Commencer par la fin, si l’on veut. Mais en fait, il faut commencer par savoir ce que vous voulez raconter. Si je veux faire réfléchir autour de la notion d’ambition, je crée un personnage qui, à 12 ans commence par travailler à se faire élire délégué de classe, ensuite je raconte sa première trahison, etc. La base, c'est savoir ce qu’on veut faire comprendre, avant de décider comment le faire le plus efficacement.
Proches
Faut-il faire le point en imprimant quelques dizaines de pages d’un projet en cours pour le partager, faut-il faire lire en cours de route un travail en se disant que vos proches seront représentatifs du lectorat dans son ensemble ? Cela paraît tentant mais ensuite, que ferez-vous des avis obtenus, recommencerez-vous, modifierez-vous ?
Ces gens savent-ils seulement lire ? Parce que, parlons-en, combien de personnes sur 100 « savent lire » ?

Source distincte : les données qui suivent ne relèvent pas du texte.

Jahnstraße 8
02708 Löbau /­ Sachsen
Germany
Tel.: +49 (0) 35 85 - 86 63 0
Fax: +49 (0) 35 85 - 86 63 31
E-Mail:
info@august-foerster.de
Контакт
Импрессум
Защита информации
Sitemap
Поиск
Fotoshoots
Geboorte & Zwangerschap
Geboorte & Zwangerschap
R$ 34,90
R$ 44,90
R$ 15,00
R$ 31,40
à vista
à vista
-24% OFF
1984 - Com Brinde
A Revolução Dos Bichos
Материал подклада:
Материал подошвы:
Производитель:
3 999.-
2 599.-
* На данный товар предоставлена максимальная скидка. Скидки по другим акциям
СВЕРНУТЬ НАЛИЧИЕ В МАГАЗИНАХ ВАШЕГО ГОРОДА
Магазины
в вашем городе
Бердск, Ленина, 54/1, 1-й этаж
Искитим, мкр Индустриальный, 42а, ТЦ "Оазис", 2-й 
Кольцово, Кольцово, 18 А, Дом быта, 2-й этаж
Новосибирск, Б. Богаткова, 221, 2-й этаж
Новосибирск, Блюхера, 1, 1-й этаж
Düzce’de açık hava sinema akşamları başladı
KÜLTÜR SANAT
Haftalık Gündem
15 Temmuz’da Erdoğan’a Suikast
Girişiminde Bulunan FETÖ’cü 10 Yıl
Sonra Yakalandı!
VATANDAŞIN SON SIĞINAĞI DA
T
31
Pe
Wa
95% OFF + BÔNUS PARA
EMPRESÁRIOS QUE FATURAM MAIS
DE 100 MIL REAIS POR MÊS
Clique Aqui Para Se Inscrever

De surcroit, ces « proches » vous connaissent et ce sera difficile (gênant) pour eux d’être objectifs en vous donnant un avis. Et leur avis, surtout s’il est unanime, risque de vous faire perdre de vue votre objectif et renoncer à ce que vous vouliez faire / dire.

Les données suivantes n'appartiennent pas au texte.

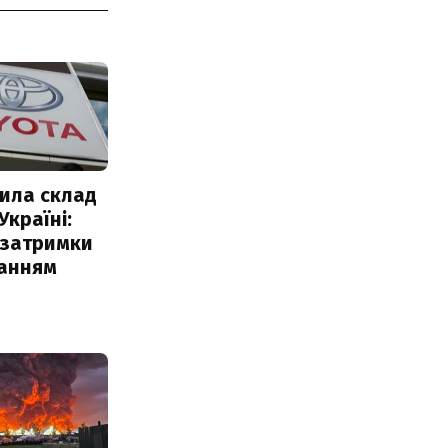
ила склад
Україні:
 затримки
чанням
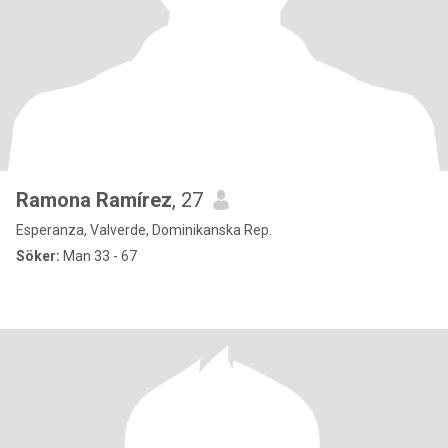
Ramona Ramírez
, 27
Esperanza, Valverde, Dominikanska Rep.
Söker:
Man 33 - 67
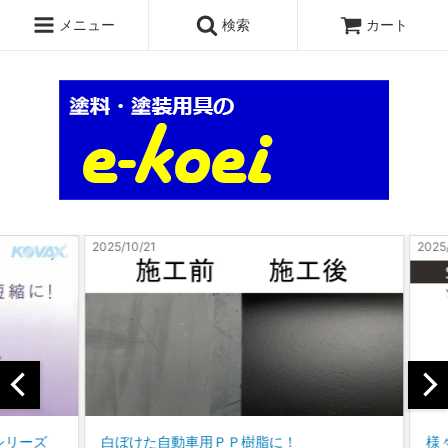
メニュー
検索
カート
2025/10/17
動車用ＰＰ樹脂に！
様々な溶剤に対応可能なトリガ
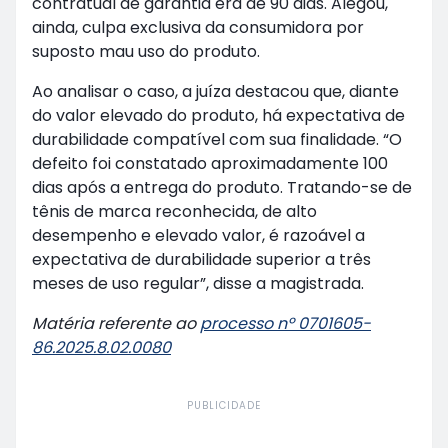
contratual de garantia era de 90 dias. Alegou,
ainda, culpa exclusiva da consumidora por
suposto mau uso do produto.
Ao analisar o caso, a juíza destacou que, diante
do valor elevado do produto, há expectativa de
durabilidade compatível com sua finalidade. “O
defeito foi constatado aproximadamente 100
dias após a entrega do produto. Tratando-se de
tênis de marca reconhecida, de alto
desempenho e elevado valor, é razoável a
expectativa de durabilidade superior a três
meses de uso regular”, disse a magistrada.
Matéria referente ao
processo nº 0701605-
86.2025.8.02.0080
PUBLICIDADE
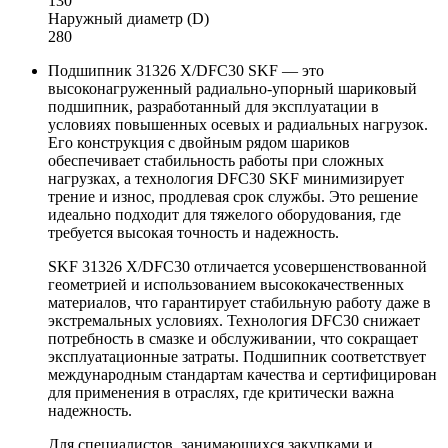
130
Наружный диаметр (D)
280
Подшипник 31326 X/DFC30 SKF — это
высоконагруженный радиально-упорный шариковый
подшипник, разработанный для эксплуатации в
условиях повышенных осевых и радиальных нагрузок.
Его конструкция с двойным рядом шариков
обеспечивает стабильность работы при сложных
нагрузках, а технология DFC30 SKF минимизирует
трение и износ, продлевая срок службы. Это решение
идеально подходит для тяжелого оборудования, где
требуется высокая точность и надежность.
SKF 31326 X/DFC30 отличается усовершенствованной
геометрией и использованием высококачественных
материалов, что гарантирует стабильную работу даже в
экстремальных условиях. Технология DFC30 снижает
потребность в смазке и обслуживании, что сокращает
эксплуатационные затраты. Подшипник соответствует
международным стандартам качества и сертифицирован
для применения в отраслях, где критически важна
надежность.
Для специалистов, занимающихся закупками и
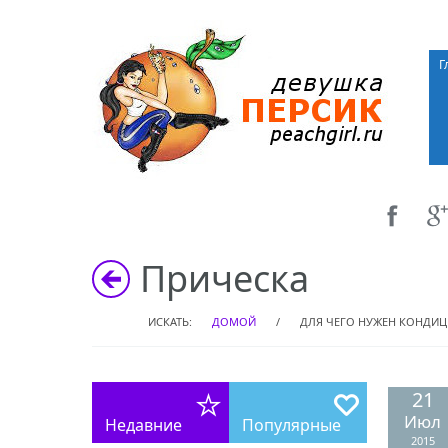
Г
Прическа
ИСКАТЬ:
ДОМОЙ
/
ДЛЯ ЧЕГО НУЖЕН КОНДИ
21
Июл
Недавние
Популярные
2015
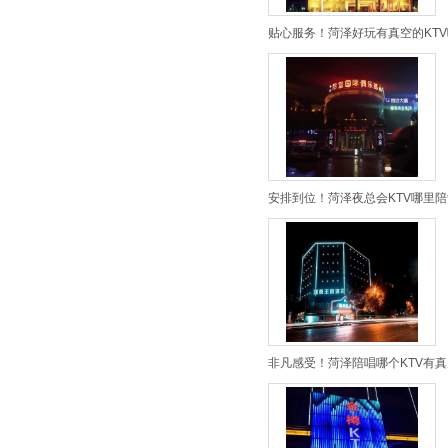
贴心服务！菏泽好玩有真空的KTV
安排到位！菏泽夜总会KTV哪里陪
非凡感受！菏泽陪唱哪个KTV有真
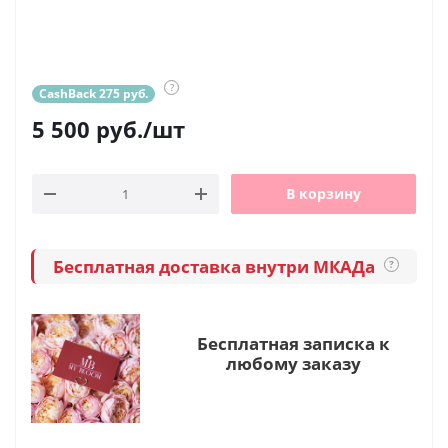
?
CashBack 275 руб.
5 500
руб.
/шт
В корзину
Бесплатная доставка внутри МКАДа
?
Бесплатная записка к
любому заказу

Non, croyez-m’en, fuyez les points de vue extérieurs. Comme au Canasta, retenez-vous et posez une main pleine sur la table.
Maintenant si vous pensez qu’un regard extérieur vous évitera une erreur de paralaxe, cherchez judicieusement ce regard extérieur. Mais fuyez vos proches !
Qualités
Toute une liste de mots vient à l’esprit des « conseilleurs » qui attendent de vous des manifestations de votre détermination. Mais l’on peut dire, selon le vieil adage, qu’ils « parlent comme des livres ». Car c’est bien joli les injonctions comme « Soyez opiniâtre », « De la persévérance ! », « Ecrivez régulièrement », « Sachez écouter les critiques » : tout cela ne vous apprendra pas à trouver votre style. Et surtout, tout cela ne vous développera pas les qualités propres à votre style, tout cela ne vous aidera pas à entrer en résonance avec votre actualité, ni ne vous fera forcément rencontrer votre public. Vous pouvez bosser, bosser et bosser… sans la moindre reconnaissance en vue, et ce n'est pas que vos qualités ne sont pas celles attendues d'un écrivain. Un cuisinier qui préparerait tous les jours pendant des heures, jusqu’à la perfection, le sushi au Maroilles aurait beau être persévérant, il n’en oublierait pas moins la question de base : qui peut aimer le sushi au Maroilles ?
Attentions cependant à ne pas tout miser sur le demain peut-être, je suis comme Kafka ou Van Gogh…
Ben voyons.
Restes
Des centaines d’heures de travail pour une nouvelle que je n’arrive pas à finir. Des nuits entières pour ce poème manifestement cul cul ?
Soyez objectif : c’est mauvais ? C’est mauvais. La fausse bonne idée guette l’écrivain comme le touriste les coupes gorges dans les ruelles d’une ville inconnue la nuit. Sachez rebrousser chemin à temps, et jeter (définitivement ?) à la corbeille un texte qui ne vous donne pas satisfaction : avec un âne on ne fait pas un cheval de course : c’est pareil avec une mauvaise idée – ou une idée excellente, mais qui n’est pas pour vous.